Note: This figure shows the evolution of foreign equity investment in China. It shows annual foreign equity portfolio inflows into China, the outstanding value of foreign equity holdings through the Stock Connect program, and the average foreign ownership ratios across domestic listed firms. Values are expressed in billions of 2011 U.S. dollars (USD). RHS: Right Hand Side.
Source: Cortina et al. (2023).

Conclusion

The financial and real benefits of China’s equity market internationalisation for domestic firms are significant and spanned multiple years. Exceptionally high savings rates in China before and during the internationalisation events might have allowed connected firms to obtain domestic financing and fuel their growth, until foreign investment started to trickle in during the late 2010s.

The evidence from China could overstate the benefits of internationalisation for other emerging economies without a strong domestic investor base and high saving rates. But for relatively closed countries with a larger foreign investor pool willing to invest, the results for China could also understate the benefits of further internationalisation.

Several factors are likely to increase foreign investor presence in China. First, despite growing in recent years, foreign investors own less than 5% of the outstanding shares in China. This percentage is significantly lower than in other emerging economies, indicating the potential for greater foreign participation (Cerrutti and Obsetld 2019). Second, as long as China’s weight in emerging market equity portfolios lags behind its weight in the MSCI Emerging Markets Index that investors follow, a catch-up in foreign investments could be expected. Third, China’s weight in the MSCI index will likely continue to increase. Initially, MSCI included Chinese stocks at 5% of their overall free-float market capitalization. In 2019, this inclusion factor was increased to 20% and may continue to rise in future MSCI revisions. Fourth, China’s internationalisation efforts are still ongoing. In 2023 China added over 1,000 new connected firms to the Stock Connect. As a result, about 90% of the total market capitalization is now open to foreign investors, prompting them to increase their portfolio investments in Chinese stocks (The Economist 2023).

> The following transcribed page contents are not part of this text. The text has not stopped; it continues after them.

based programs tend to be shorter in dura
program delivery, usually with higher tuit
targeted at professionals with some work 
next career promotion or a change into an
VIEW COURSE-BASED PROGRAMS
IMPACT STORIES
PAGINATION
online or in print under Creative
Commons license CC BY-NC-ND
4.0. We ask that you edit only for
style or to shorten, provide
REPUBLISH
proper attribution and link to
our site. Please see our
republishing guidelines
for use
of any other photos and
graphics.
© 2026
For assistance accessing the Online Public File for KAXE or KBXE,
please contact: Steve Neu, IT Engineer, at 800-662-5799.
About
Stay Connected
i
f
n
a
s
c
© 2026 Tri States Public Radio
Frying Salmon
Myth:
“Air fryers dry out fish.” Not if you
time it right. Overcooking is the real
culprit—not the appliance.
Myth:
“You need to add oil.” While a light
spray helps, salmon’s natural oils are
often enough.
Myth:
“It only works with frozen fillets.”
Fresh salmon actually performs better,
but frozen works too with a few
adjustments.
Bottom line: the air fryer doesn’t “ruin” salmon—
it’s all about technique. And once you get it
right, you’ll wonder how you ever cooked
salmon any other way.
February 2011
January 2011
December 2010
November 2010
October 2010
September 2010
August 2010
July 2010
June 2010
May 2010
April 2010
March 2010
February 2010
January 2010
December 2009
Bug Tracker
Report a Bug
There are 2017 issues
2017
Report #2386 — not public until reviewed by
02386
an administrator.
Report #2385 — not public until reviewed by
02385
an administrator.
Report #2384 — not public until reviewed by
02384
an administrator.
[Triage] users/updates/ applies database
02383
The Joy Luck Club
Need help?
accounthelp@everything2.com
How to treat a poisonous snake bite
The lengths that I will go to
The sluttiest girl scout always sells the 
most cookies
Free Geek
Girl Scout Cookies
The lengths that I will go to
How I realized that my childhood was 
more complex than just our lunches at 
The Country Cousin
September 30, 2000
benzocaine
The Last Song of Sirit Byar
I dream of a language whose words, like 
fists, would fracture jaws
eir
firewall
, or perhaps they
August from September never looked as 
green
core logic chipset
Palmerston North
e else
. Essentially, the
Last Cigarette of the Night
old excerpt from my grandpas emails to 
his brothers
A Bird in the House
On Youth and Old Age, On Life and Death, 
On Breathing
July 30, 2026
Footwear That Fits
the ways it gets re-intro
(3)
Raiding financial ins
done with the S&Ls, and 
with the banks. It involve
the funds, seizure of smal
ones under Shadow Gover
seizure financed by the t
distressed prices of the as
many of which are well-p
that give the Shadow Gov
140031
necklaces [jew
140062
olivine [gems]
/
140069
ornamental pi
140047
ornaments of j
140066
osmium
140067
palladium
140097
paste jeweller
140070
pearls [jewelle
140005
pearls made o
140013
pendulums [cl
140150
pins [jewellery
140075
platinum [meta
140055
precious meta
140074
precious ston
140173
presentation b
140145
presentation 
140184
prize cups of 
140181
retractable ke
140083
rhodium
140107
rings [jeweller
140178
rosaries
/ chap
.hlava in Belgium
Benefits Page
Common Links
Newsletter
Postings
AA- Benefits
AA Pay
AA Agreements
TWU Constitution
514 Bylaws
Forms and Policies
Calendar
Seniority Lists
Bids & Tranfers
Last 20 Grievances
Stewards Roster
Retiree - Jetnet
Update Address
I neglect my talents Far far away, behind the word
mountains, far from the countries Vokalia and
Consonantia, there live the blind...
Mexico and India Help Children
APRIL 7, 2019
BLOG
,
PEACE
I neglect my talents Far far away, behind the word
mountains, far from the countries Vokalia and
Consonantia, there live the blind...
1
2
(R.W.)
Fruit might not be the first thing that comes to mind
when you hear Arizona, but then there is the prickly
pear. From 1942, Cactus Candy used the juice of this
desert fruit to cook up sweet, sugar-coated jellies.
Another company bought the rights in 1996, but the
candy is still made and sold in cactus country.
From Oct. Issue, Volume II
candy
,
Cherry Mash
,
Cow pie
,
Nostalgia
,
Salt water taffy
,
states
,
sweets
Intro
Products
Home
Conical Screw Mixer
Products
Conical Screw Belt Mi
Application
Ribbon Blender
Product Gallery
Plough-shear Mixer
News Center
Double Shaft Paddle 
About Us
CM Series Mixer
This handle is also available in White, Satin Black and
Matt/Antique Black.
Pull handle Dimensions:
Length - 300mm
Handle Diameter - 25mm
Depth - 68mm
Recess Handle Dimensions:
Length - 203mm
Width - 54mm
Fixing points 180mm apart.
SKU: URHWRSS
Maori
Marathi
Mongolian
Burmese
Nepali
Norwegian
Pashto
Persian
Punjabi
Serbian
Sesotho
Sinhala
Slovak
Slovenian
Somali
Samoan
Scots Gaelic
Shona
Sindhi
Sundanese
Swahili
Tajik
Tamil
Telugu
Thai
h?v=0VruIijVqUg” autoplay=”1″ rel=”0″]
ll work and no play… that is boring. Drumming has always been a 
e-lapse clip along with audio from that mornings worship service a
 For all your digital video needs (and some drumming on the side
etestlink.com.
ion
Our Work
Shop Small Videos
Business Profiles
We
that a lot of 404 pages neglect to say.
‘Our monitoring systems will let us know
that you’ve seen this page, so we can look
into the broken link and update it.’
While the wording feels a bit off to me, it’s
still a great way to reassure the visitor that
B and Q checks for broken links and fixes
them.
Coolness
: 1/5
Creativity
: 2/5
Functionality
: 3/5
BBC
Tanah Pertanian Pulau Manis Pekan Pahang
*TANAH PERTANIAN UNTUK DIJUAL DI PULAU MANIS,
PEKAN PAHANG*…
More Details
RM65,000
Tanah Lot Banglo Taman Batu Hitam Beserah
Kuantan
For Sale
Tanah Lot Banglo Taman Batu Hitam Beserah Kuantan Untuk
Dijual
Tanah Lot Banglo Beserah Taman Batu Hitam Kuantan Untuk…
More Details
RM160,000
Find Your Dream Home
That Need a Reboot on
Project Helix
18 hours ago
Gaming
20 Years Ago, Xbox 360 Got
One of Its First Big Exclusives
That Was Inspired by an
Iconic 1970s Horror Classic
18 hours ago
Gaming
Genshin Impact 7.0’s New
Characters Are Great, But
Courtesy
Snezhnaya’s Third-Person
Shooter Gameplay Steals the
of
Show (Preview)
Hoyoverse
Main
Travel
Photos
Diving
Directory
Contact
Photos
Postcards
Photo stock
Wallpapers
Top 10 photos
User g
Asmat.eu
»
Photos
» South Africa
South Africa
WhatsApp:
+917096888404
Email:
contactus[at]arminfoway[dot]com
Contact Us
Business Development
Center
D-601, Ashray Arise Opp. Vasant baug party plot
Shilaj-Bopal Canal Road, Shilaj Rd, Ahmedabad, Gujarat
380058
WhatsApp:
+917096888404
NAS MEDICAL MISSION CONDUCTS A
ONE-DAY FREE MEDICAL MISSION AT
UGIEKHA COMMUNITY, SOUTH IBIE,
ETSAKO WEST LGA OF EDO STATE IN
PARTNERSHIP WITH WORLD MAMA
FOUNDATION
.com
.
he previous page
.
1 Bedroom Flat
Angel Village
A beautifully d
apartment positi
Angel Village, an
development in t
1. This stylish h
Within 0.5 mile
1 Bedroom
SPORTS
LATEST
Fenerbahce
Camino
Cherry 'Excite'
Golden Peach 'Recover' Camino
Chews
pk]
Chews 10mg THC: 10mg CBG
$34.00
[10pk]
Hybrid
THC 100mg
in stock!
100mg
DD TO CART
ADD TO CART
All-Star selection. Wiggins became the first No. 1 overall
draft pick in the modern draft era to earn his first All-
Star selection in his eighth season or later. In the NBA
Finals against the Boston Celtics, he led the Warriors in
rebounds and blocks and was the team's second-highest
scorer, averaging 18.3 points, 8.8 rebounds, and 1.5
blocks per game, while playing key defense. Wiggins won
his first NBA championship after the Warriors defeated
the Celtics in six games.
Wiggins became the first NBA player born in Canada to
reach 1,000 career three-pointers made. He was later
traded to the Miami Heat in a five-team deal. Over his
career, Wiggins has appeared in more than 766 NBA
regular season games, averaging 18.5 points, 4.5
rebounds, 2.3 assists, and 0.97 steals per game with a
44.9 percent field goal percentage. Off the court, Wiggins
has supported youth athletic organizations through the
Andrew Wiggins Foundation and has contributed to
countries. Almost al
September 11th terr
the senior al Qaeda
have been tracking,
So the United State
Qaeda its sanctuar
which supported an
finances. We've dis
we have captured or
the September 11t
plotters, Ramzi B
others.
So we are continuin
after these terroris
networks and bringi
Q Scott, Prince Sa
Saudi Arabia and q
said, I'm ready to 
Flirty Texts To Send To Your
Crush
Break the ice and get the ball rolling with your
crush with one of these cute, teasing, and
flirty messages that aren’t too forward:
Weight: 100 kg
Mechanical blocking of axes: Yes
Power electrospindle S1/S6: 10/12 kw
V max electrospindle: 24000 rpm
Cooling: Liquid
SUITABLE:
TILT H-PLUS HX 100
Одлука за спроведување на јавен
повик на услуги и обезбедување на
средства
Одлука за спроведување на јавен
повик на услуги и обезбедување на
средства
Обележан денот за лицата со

Internationalising China’s equity markets could also have implications for other emerging economies. Evidence shows that other emerging economies have suffered capital outflows due to China’s inclusion in the MSCI Emerging Market Index (Antonelli et al. 2022). As China’s presence in emerging market portfolios grows, the risk of capital outflows for other countries rises. This could harm firms’ financing and investment activities in other emerging markets, especially for those with greater dependence on external funding.

References

Antonelli, S, F Corneli, F Ferriani and A Gazzani (2022), “Benchmark effects from the inclusion of Chinese A-shares in the MSCI EM Index”, Economics Letters 216, 110600.

Clayton, C, A Dos Santos, M Maggiori and J Schreger (2023), “Internationalising like China,” VoxEU.org, 27 January.

Cerutti, E and M Obstfeld (2019), “China’s bond market and global financial markets,” in A Schipke, M Rodlauer, and L Zhang (eds), The Future of China’s Bond Market, International Monetary Fund.

Cortina, J J, M P Martinez Peria, S L Schmukler and J Xiao (2023), “The internationalization of China’s equity markets,” IMF Economic Review, forthcoming.

Huang, Y, J Miao and P Wang (2023), “Saving China’s stock market,” VoxEU.org, 8 November.

Kashyap, A K, N Kovrijnykh and A Pavlova (2021), “Why asset managers create subsidies for certain firms”, VoxEU.org, 18 February.

Raddatz, C, S L Schmukler and T Williams (2016), “The effects of benchmarks on international capital flows: the problems of passive investing,” VoxEU.org, 12 August.

The Economist (2020), “Chinese officials promise foreign investors greater access,” 5 April.